ただちに早馬が邯鄲に送られ、劉邦に報告される。劉邦は韓信が誅殺(ちゅうさつ)されたと聞くと、使者を送ってきて、丞相(宰相)の蕭何を相国(しょうごく・同じく宰相であるが丞相より高位)に任命する。それに加えて、五千戸を増封し、兵卒五百人と一都尉(将校)を蕭何の護衛につけた。

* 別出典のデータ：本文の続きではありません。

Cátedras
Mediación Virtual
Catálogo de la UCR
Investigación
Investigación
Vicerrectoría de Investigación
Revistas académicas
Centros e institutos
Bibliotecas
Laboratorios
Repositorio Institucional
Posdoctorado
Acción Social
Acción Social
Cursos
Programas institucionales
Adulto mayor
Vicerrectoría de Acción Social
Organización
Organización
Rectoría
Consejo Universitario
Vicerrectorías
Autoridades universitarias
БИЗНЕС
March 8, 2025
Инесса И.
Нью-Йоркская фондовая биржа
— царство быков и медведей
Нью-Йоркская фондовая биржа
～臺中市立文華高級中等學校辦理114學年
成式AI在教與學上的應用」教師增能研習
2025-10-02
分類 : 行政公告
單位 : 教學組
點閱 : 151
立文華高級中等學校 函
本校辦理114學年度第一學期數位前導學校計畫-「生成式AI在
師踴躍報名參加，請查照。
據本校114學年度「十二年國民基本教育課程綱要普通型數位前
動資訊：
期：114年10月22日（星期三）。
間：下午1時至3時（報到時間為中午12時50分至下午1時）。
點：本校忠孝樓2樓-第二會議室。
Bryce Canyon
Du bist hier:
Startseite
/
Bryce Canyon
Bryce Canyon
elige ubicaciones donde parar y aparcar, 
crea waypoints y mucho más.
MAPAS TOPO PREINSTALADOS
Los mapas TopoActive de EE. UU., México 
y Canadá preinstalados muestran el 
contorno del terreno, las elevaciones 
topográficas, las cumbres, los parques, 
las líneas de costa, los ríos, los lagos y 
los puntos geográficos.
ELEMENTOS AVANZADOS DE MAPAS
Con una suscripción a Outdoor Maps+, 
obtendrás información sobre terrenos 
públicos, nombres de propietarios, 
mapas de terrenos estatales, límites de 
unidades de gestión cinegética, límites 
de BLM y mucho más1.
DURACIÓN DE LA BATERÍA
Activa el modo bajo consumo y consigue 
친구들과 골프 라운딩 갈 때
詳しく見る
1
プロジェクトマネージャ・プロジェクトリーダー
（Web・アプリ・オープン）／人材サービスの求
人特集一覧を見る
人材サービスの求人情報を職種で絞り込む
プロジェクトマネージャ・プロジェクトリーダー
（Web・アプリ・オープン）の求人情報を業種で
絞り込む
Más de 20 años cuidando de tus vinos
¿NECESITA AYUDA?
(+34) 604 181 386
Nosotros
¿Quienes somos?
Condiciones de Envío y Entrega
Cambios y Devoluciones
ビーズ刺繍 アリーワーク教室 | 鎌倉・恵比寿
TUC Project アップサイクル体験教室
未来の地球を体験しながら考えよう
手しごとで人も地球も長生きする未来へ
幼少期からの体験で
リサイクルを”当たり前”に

諸侯や将軍たちは皆、めでたいことだと蕭何の自宅に祝辞を述べに来た。
ただ一人、召平は蕭何に忠告する。「これは危険ですぞ」と。
「これから禍(わざわい)が始まる恐れがあります。劉邦どのは外で戦(いくさ)をされており、蕭何どのは矢の届かない場所で内を守っておられる。領地を増加し護衛の兵を置くのは、あなたを寵愛しているからではありません。韓信が謀反したので、あなたの心をも疑っているのです。増封を辞退して受けないでください。そして、私財をすべて投げ出して国家の軍事を補助なされてください。そうすれば劉邦どのはお喜びになり、蕭何どのの身も安全です」
蕭何はすべて召平の言う通りに従った。召平が予想した通り、劉邦はこれをおおいに喜んだ。
この事件が片付いてからも、今までと同じように、蕭何は召平のあばら屋を訪ねてきた。その蕭何が病気で亡くなったのは、韓信の死から五年後である。そののち、季布を助けた夏候嬰が死に、季布も亡くなる。季布が亡くなったとき、召平は七五歳で元気で瓜をつくっていた。八十代に入ってからも、召平と葉浩は瓜作りを続け、夜は村人たちと一緒に酒を飲んだ。
そして何年かのち、召平は煙のごとく忽然(こつぜん)とこの世を去る。九十八とも九十九ともいわれている。死の5日前まで、瓜畑の手入れをしていたという。死の前日、床で横になっていた召平は、目は閉じていたが顔に笑みを浮かべて、ひと声つぶやいた。
「爺さまの言われたことは、やはり本当だったなあ」
そばにいた数名の者は、その言葉をはっきりと聞いた。だが、それが何を意味するのかは誰にもわからなかった。